In general, if property is visible and can be photographed from a public place, you don’t need a property release to use an image that depicts the property and you may use the photo in any manner. Copyright law provides an exclusion for photographing buildings located on property, but not for statues or other items that may have separate copyrights. There also are restrictions on some governmental property. These include federal seals and insignia as well as military or nuclear installations due to security concerns. If the statue or copyrighted item has minimal presence in your image, your photo may fall under the exclusion due to fair use. Otherwise, you must get permission to take an image and to use it for any purpose.

Nevertheless, some companies have tried to prevent the use—both commercially and editorially—of photographs of their buildings or objects via trademark protection or contract law. Examples include the Rock and Roll Hall of Fame, the Lone Cypress tree on the 17 Mile Drive at Pebble Beach, CA, the Golden Gate Bridge, and the “Hollywood” sign. While these attempts have been unsuccessful, it can be expensive to litigate them


Q: Do I need to put the © notice on my photos?

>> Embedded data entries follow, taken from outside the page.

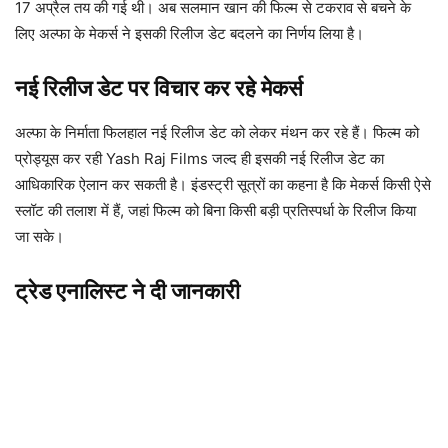
17 अप्रैल तय की गई थी। अब सलमान खान की फिल्म से टकराव से बचने के
लिए अल्फा के मेकर्स ने इसकी रिलीज डेट बदलने का निर्णय लिया है।
नई रिलीज डेट पर विचार कर रहे मेकर्स
अल्फा के निर्माता फिलहाल नई रिलीज डेट को लेकर मंथन कर रहे हैं। फिल्म को
प्रोड्यूस कर रही
Yash Raj Films
जल्द ही इसकी नई रिलीज डेट का
आधिकारिक ऐलान कर सकती है। इंडस्ट्री सूत्रों का कहना है कि मेकर्स किसी ऐसे
स्लॉट की तलाश में हैं, जहां फिल्म को बिना किसी बड़ी प्रतिस्पर्धा के रिलीज किया
जा सके।
ट्रेड एनालिस्ट ने दी जानकारी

You’ll often see a copyright “notice”—the familiar © or the word “copyright” with a date and name of the copyright owner—posted on creative works. A proper notice has three parts: the first part is the © (the letter “c” in a circle), the word “Copyright,” or its abbreviation, “Copr.” Some people use a “c” within parentheses like this: (c), but it has not been designated to be part of the official copyright notice. The second part notes the year when the work was first published. The third required part of a copyright notice is the name of the copyright owner. The final form looks like this: © 2011 Carolyn E. Wright. Including a copyright notice is no longer required for copyright protection, but it is a good idea to use it.

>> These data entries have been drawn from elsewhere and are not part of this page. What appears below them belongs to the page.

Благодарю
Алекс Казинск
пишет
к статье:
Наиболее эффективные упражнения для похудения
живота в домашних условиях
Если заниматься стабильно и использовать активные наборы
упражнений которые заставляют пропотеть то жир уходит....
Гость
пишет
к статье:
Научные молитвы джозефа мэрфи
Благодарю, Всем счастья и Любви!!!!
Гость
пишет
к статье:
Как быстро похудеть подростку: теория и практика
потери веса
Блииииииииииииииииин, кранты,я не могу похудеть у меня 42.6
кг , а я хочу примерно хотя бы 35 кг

When you use the copyright notice it may stop someone from stealing your photographs, either because it serves as a reminder that the work is protected or because the notice interferes with the use of the work when it is part of the photo. Also, it helps to post a copyright notice on your photos because the infringer then cannot say the use was innocent. Further, you may be eligible for DMCA damages if your copyright notice is removed to hide an infringement (see above). You may use the copyright notice without registering your work with the U.S. Copyright Office.

Q: What is “Fair Use”?

Fair use is the right to use copyrighted materials without the copyright owner’s permission. It was designed as an exception to the exclusive rights granted above, permitting limited and reasonable uses without permission as long as they do not prejudice the copyright owner’s rights or interfere with normal exploitation of the work. The classic example of fair use is the quotation from a book being reviewed. Since an author usually does not review his own book, the impact of the quotation on his interests should be minimal. If, however, so much material is quoted that the review will substitute for a purchase of the book, the use will not be considered fair.

Thus, fair use is intended to allow the unauthorized use of copyrighted materials for the benefit of society, believing such use serves a higher purpose. But fair use has its limits, too.

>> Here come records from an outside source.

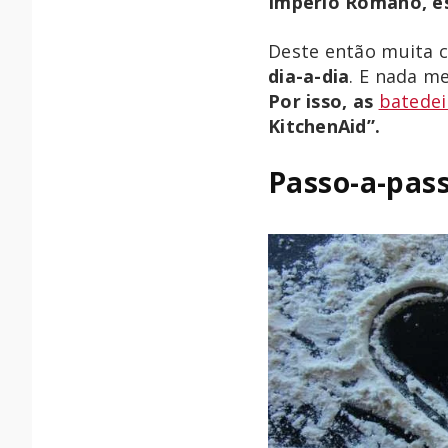
Império Romano, es
Deste então muita 
dia-a-dia
. E nada m
Por isso, as
batedei
KitchenAid”.
Passo-a-pass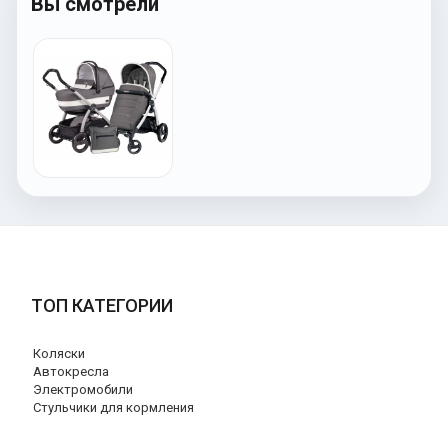
Вы смотрели
ТОП КАТЕГОРИИ
Коляски
Автокресла
Электромобили
Стульчики для кормления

Specifically, Section 107 of the Copyright Act states that:

the fair use of a copyrighted work, including such use by reproduction in copies or phonorecords or by any other means specified by that section, for purposes such as criticism, comment, news reporting, teaching (including multiple copies for classroom use), scholarship, or research, is not an infringement of copyright. In determining whether the use made of a work in any particular case is a fair use the factors to be considered shall include –

(1) the purpose and character of the use, including whether such use is of a commercial nature or is for nonprofit educational purposes;
(2) the nature of the copyrighted work;
(3) the amount and substantiality of the portion used in relation to the copyrighted work as a whole; and
(4) the effect of the use upon the potential market for or value of the copyrighted work.

17 USC Section 107.

All four factors (as indicated by the “and” before the last factor) are considered by a court to determine whether a use is fair.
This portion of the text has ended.